シーズン終盤から序列上げてきた剛腕リリーバー
22日(土)に開幕する『SMBC日本シリーズ2022』。パ・リーグの代表は2年連続でオリックスに決まった。
今季終盤に勝利の方程式に繋ぐ役割を担った宇田川優希は、クライマックスシリーズでもチームを勝利に導く活躍を見せた。
シリーズ突破が決まった第4戦は、打球直撃の影響を受け4回で降板した山岡泰輔からバトンを受けて、2番手として登板。5回から2イニングを無安打、3三振、無四球、無失点のパーフェクトピッチングで、ソフトバンク打線をねじ伏せた。
今年7月に育成から支配下登録された大卒2年目の右腕は、150キロ台後半の直球と落差のあるフォークボールを武器に、オリックスの鉄壁な中継ぎ陣の一角を担っている。

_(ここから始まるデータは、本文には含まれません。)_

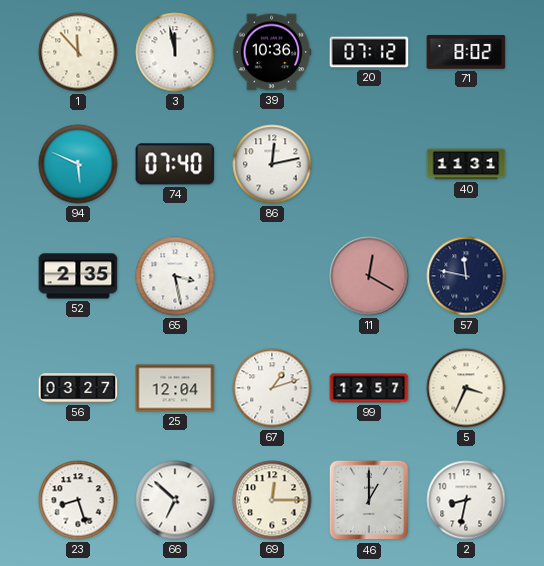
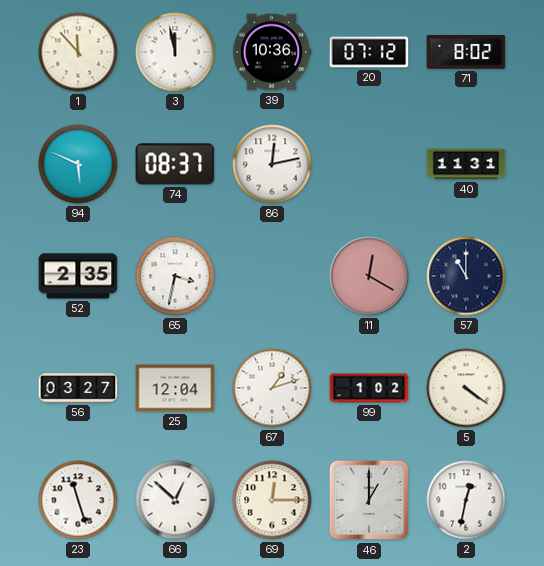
74: 07:40 -> 08:37
65: 3:28 -> 3:32
57: 11:47 -> 11:00
99: 12:57 -> 1:02
5: 3:34 -> 4:21
23: 8:27 -> 11:27
66: 6:52 -> 12:52
2: 8:32 -> 12:32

一軍のブルペンに入り「平野(佳寿)さんの投球を見て、フォークでカウントをとることが分かった」と話していた通り、CS第4戦でも「フォークがよく決まっていたので、自分的には楽なピッチングが出来た」という。
緊急登板や試合を立て直す場面での登板も多く、今回も難しいシチュエーションでの登板となったが、「勝ち越した後の投球でしたけど、そこで特に荒れてというのがなかったので、そこは自分でも良かったのかなと思う」と本人はいたって冷静だった。
「ブルペンで投げている時は凄く緊張している」そうだが、「(肩を)作り終わってマウンドまで行く時に気持ちの整理をして、マウンドに立ったら、そんなめちゃめちゃ緊張するというわけではないので、マウンドに立ったら冷静になれます」。どんな場面でも心を整え登板できることも、宇田川のパフォーマンスを支えている要因の一つだろう。
中嶋聡監督は「選手が自分でつかんだポジション。それを離さないというか、チームにも選手にもプラスになった」と話していたが、宇田川は自らの力で現在のポジションをつかんだ一人。「最初は負けてる場面が多かったんですけど、そこから勝っている場面でも使っていただけたので、そこで段々、自分的にもいろいろなピンチを乗り越えてきたのもあって、自信になりました」と今年は大きな成長を実感できた1年だった。
ヤクルトとの日本シリーズに向けては「村上(宗隆)選手だったり、山田哲人選手だったり、いいバッターがいると思うんですけど、変わらず強気な自分のピッチングをしたい」と真っ向勝負を誓った。近未来の守護神候補にかかる期待は大きい。